Elementary Matrices and Invertibility

Overview

This lecture covers elementary matrices, their connection to row operations, invertibility criteria for square matrices, and an algorithm for finding a matrix inverse using row reduction.

Identity Matrix and Row Operations

• The identity matrix is a square matrix with ones on the diagonal and zeros elsewhere.
• Multiplying any matrix by the identity matrix returns the original matrix.
• Matrix multiplication is not commutative; the order of multiplication matters.
• Multiplying a matrix by another matrix with a changed row is equivalent to performing a row operation.

Elementary Matrices

• An elementary matrix is formed by performing a single row operation on the identity matrix.
• Row swapping, scaling a row, and adding multiples of one row to another correspond to specific elementary matrices.
• Each elementary matrix has an inverse that undoes the corresponding row operation.
• The inverse of a row swap is another swap; the inverse of scaling is dividing by the scaling factor; the inverse of a row addition is subtracting.
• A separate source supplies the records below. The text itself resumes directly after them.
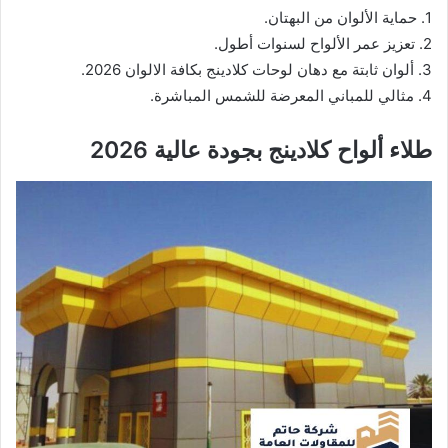
1. حماية الألوان من البهتان.
2. تعزيز عمر الألواح لسنوات أطول.
3. ألوان ثابتة مع دهان لوحات كلادينج بكافة الالوان 2026.
4. مثالي للمباني المعرضة للشمس المباشرة.
طلاء ألواح كلادينج بجودة عالية 2026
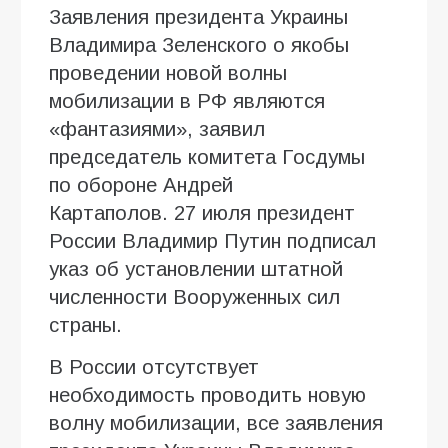
Заявления президента Украины
Владимира Зеленского о якобы
проведении новой волны
мобилизации в РФ являются
«фантазиями», заявил
председатель комитета Госдумы
по обороне Андрей
Картаполов. 27 июля президент
России Владимир Путин подписал
указ об установлении штатной
численности Вооруженных сил
страны.
В России отсутствует
необходимость проводить новую
волну мобилизации, все заявления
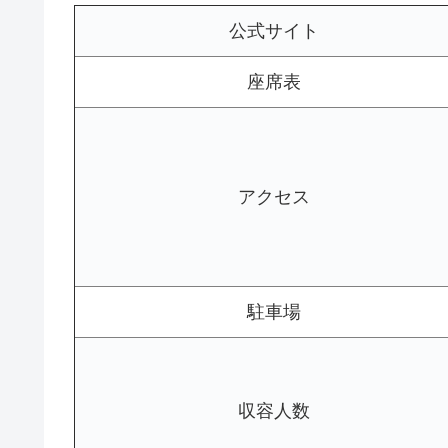
公式サイト
座席表
アクセス
駐車場
収容人数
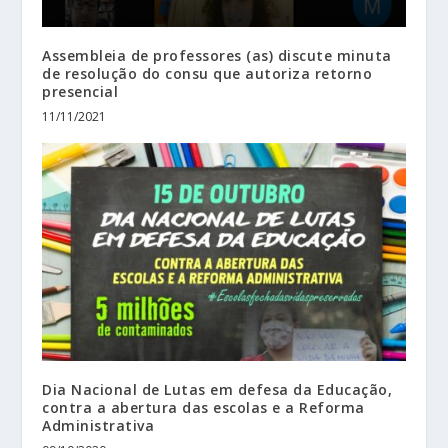
Assembleia de professores (as) discute minuta
de resolução do consu que autoriza retorno
presencial
11/11/2021
Dia Nacional de Lutas em defesa da Educação,
contra a abertura das escolas e a Reforma
Administrativa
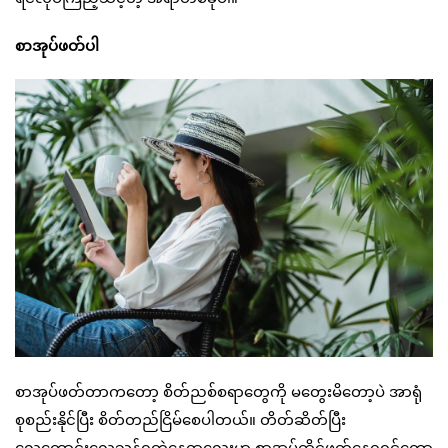
စာအုပ်ဖတ်ပါ
စာအုပ်ဖတ်တာကတော့ စိတ်ညစ်စရာတွေကို မတွေးမိတော့ပဲ အာရုံ
စုစည်းနိုင်ပြီး စိတ်တည်ငြိမ်စေပါတယ်။ တိတ်ဆိတ်ပြီး
လေကောင်းလေသန့်ရတဲ့နေရာလေးမှာ စာအုပ်ထိုင်ဖတ်နေရရင်တော့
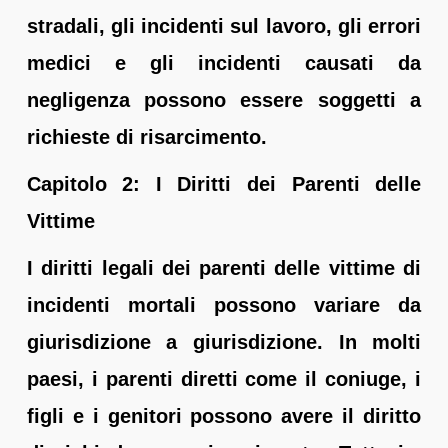
stradali, gli incidenti sul lavoro, gli errori
medici e gli incidenti causati da
negligenza possono essere soggetti a
richieste di risarcimento.
Capitolo 2: I Diritti dei Parenti delle
Vittime
I diritti legali dei parenti delle vittime di
incidenti mortali possono variare da
giurisdizione a giurisdizione. In molti
paesi, i parenti diretti come il coniuge, i
figli e i genitori possono avere il diritto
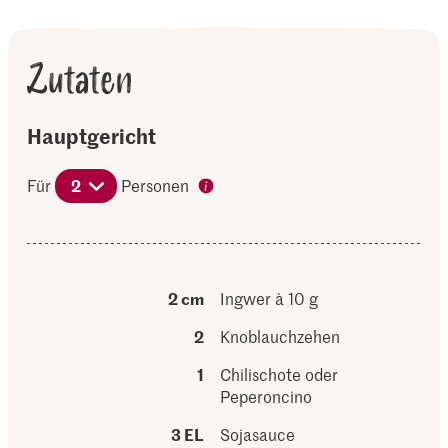
Zutaten
Hauptgericht
Für
2
Personen
2 cm
Ingwer à 10 g
2
Knoblauchzehen
1
Chilischote oder
Peperoncino
3 EL
Sojasauce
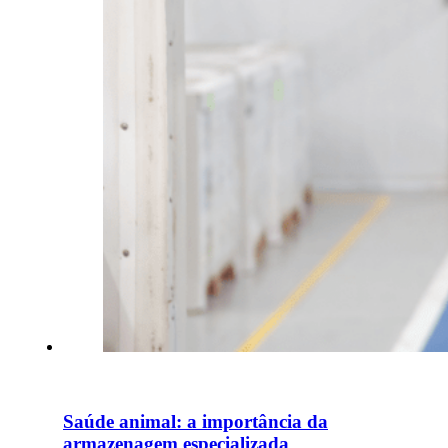
Saúde animal: a importância da
armazenagem especializada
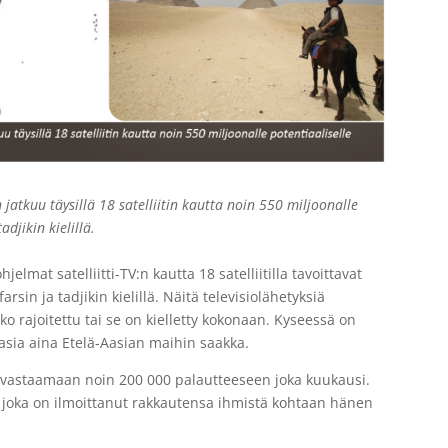
jatkuu täysillä 18 satelliitin kautta noin 550 miljoonalle
adjikin kielillä.
lmat satelliitti-TV:n kautta 18 satelliitilla tavoittavat
rsin ja tadjikin kielillä. Näitä televisiolähetyksiä
oko rajoitettu tai se on kielletty kokonaan. Kyseessä on
-Aasia aina Etelä-Aasian maihin saakka.
astaamaan noin 200 000 palautteeseen joka kuukausi.
 joka on ilmoittanut rakkautensa ihmistä kohtaan hänen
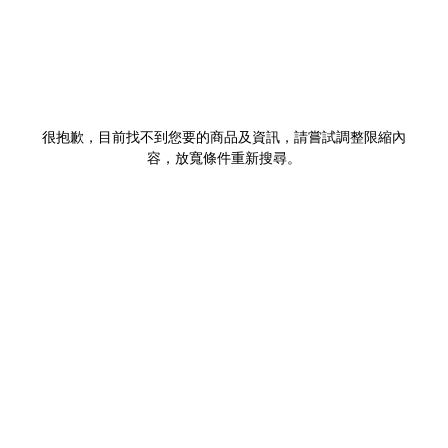
很抱歉，目前找不到您要的商品及資訊，請嘗試調整限縮內
容，放寬條件重新搜尋。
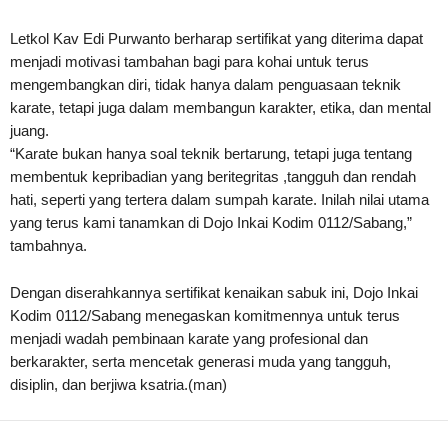
Letkol Kav Edi Purwanto berharap sertifikat yang diterima dapat
menjadi motivasi tambahan bagi para kohai untuk terus
mengembangkan diri, tidak hanya dalam penguasaan teknik
karate, tetapi juga dalam membangun karakter, etika, dan mental
juang.
“Karate bukan hanya soal teknik bertarung, tetapi juga tentang
membentuk kepribadian yang beritegritas ,tangguh dan rendah
hati, seperti yang tertera dalam sumpah karate. Inilah nilai utama
yang terus kami tanamkan di Dojo Inkai Kodim 0112/Sabang,”
tambahnya.
Dengan diserahkannya sertifikat kenaikan sabuk ini, Dojo Inkai
Kodim 0112/Sabang menegaskan komitmennya untuk terus
menjadi wadah pembinaan karate yang profesional dan
berkarakter, serta mencetak generasi muda yang tangguh,
disiplin, dan berjiwa ksatria.(man)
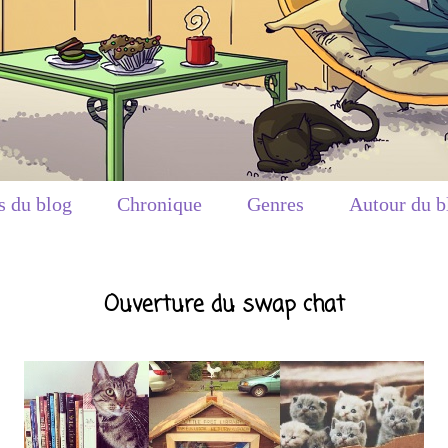
s du blog
Chronique
Genres
Autour du b
Ouverture du swap chat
Invertibility of Square Matrices

• An n x n (square) matrix is invertible only if it can be row reduced to the identity matrix.
• "If and only if" statements require proving both directions: invertibility implies row-equivalence to identity, and vice versa.
• If a matrix is invertible, its reduced row echelon form is the identity matrix.
• If a matrix can be reduced to the identity using elementary row operations, it is invertible.

Algorithm for Finding an Inverse

• To find the inverse, augment the matrix with the identity matrix and perform row operations to turn the left side into the identity.
• Apply the same row operations to the right side; the right side then becomes the inverse matrix.
• Verify the result by multiplying the inverse by the original matrix to ensure it equals the identity matrix.

Key Terms & Definitions

• Identity Matrix — A square matrix with ones on the diagonal and zeros elsewhere.
• Elementary Matrix — A matrix obtained by applying one row operation to the identity matrix.
• Invertible Matrix — A square matrix that has a unique inverse, such that multiplying by its inverse yields the identity.
• Row-equivalent — Two matrices are row-equivalent if one can be transformed into the other using row operations.

Action Items / Next Steps

• Practice finding inverses using the row reduction algorithm.
• Show the dividing line between the matrix and identity when augmenting for inverse calculations.
• Review related textbook examples on elementary matrices and invertibility.